# Sidney Snashall 1891 -1961



## wilf (Dec 2, 2006)

And I thought it would be easy. I have been trying to find more about my wife's Granddad born 1891.We knew that his sea time must have started WW1 or before with HMS Wildfire perhaps HMS Indomitable and continued through to 1950's, also that he served a lot of time with Eagle Oil into ww2 as did at least 2 of his sons..I went online paid my £6.99 as a Start but all I have found so far is his card.This just lists from 1919 to 1921.Three ships are named but the others are shown as Reg no's .How might I find these ships names from reg no's?
Could there be no more of his service history than this and what may I need to ask for? I had hoped for a list through to 1941 and onward. Help pointing me in the right direct would help greatly . If you are able to help,Thanks, Alan.


----------



## Hugh MacLean (Nov 18, 2005)

Hello Wilf,
Here is his service record for WW1, he would have served in the RNR. The file is held at Kew in piece *BT 377/7/83067* and can be downloaded for £3.30.
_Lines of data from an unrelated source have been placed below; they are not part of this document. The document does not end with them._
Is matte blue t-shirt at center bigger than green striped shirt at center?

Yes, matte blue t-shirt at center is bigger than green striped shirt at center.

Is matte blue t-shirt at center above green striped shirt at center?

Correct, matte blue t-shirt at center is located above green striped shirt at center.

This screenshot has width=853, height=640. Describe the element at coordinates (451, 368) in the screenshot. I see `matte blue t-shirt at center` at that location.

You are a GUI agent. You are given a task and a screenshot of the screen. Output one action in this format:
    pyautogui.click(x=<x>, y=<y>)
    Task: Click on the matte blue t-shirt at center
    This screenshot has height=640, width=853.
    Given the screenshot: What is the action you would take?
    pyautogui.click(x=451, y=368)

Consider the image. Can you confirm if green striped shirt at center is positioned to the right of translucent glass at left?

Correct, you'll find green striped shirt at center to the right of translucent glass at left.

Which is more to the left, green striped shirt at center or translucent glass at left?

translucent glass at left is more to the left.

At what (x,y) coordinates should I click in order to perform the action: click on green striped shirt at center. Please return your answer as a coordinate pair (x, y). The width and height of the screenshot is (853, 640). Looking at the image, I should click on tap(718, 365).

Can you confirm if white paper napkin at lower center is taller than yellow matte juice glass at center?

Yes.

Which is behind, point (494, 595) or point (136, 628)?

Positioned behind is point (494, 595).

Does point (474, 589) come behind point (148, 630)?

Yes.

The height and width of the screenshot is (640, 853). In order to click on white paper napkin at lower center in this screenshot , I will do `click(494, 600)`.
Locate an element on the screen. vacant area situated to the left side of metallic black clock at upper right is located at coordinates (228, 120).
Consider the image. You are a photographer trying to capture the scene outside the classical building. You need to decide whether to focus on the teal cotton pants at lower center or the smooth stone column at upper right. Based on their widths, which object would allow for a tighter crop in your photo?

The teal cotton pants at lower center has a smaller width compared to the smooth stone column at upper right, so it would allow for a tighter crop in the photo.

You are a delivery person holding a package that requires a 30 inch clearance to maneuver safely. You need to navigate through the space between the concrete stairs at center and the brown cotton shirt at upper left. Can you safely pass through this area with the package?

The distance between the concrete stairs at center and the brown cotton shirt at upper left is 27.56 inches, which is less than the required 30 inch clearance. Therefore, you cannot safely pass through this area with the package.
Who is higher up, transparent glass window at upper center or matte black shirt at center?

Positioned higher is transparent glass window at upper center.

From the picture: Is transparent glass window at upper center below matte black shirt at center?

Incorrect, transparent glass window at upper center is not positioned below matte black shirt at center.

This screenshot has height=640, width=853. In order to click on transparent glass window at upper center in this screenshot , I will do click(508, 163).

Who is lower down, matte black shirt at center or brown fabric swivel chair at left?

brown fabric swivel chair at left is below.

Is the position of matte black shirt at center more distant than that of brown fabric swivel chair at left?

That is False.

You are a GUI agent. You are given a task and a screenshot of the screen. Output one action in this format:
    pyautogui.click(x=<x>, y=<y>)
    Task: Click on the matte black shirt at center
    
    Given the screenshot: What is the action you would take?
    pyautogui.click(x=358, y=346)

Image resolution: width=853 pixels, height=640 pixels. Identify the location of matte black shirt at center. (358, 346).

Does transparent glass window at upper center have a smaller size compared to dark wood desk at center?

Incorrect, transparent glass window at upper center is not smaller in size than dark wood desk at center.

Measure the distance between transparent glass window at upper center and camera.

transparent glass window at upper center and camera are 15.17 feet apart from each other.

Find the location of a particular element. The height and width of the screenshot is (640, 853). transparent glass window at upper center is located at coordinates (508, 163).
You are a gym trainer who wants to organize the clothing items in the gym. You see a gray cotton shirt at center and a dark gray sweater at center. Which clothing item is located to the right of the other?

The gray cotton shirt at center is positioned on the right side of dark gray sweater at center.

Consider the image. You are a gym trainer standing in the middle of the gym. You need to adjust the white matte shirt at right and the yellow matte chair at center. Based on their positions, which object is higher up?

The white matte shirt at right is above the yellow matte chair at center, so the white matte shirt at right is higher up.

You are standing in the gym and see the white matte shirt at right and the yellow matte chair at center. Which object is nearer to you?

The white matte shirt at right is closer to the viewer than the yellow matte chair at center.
The CR10 card only records service from 1919-1921 so is quite limited. Other cards such as CR1 and CR2 may not have survived. WW2 records are held at Kew in a different series of records, details later unless someone can advise in the meantime. 

The numbers on the CR10 refer to the following ships.

123992 - RFA NUCULA 
143371 - INVERARDER
141928 - CROMARTY FIRTH

See - http://www.crewlist.org.uk/data/vesselsnum.php

Regards
Hugh


----------



## stan mayes (Jul 22, 2006)

Hi Wilf,
I knew your granddad Syd Snashall for many years when he was sailing as a pumpman wih Eagle Oil Co ...Also knew all his family in Tilbury.
I sailed with Arthur (Mick) AB and Ron 2nd Steward in San Emiliano 1941/42.
The other sons were Charlie and David.Charlie was a greaser and David was an
apprentice and 3rd Mate with Eagle Oil Co..Fred was in the Royal Navy.
The Snashall family were a credit to the Merchant Navy as all served all through the war.
Regards,
Stan


----------



## sidsal (Nov 13, 2007)

What a mine of information your are Stan.
As a country we owe you and those other brave men who served in tankers so much.
Hope you are keeping well
God bless
Sid


----------



## Roger Griffiths (Feb 10, 2006)

Hello Wilf,
Thanks to Stans post some more info on your grandad.
http://discovery.nationalarchives.gov.uk/SearchUI/Details?uri=D4323009
http://discovery.nationalarchives.gov.uk/SearchUI/Details?uri=D8096739
He should have a form CRS10 which should give details of his career from 1941 until he left the MN if anywhere it will be available from here
http://discovery.nationalarchives.gov.uk/SearchUI/details?Uri=C10989906
It appears that no seamans pouch. (which should show his service 1921-1941) Has survived.

regards
Roger


----------



## Hugh MacLean (Nov 18, 2005)

The attached shows his WW1 medal entitlement for service in the RNR.
British War Medal, 1914-15 Star, Victory Medal.

Regards
Hugh


----------



## wilf (Dec 2, 2006)

Thanks shipmates for all your help I never doubted you would have come up trumps..Sid was actually Mrs wilfs Granddad I regret I did not know him well he passed away about one week after we arrived back on Orcades late 61 he had been back from Oz about 2 weeks.This series of events started with me trying to help Ron Snashall's son Alan fill in the gaps . He had already had most info about his father and uncle Arthur (mick) Our Stan's Shipmates but nothing at all about his Grandfather Sid. As Alan lives in OZ I am tracing what I can from here .Thanks for the help so far..Alan.


----------